[Excerpted data]
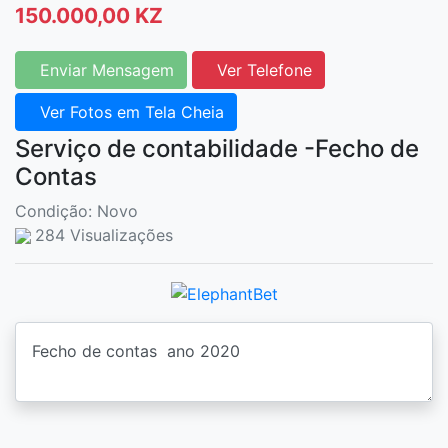
150.000,00 KZ
Enviar Mensagem
Ver Telefone
Ver Fotos em Tela Cheia
Serviço de contabilidade -Fecho de
Contas
Condição: Novo
284 Visualizações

[Task instructions]
When you copy the data, keep every line exact and drop the pictures.

[Answer area]
150.000,00 KZ
Enviar Mensagem
Ver Telefone
Ver Fotos em Tela Cheia
Serviço de contabilidade -Fecho de
Contas
Condição: Novo
284 Visualizações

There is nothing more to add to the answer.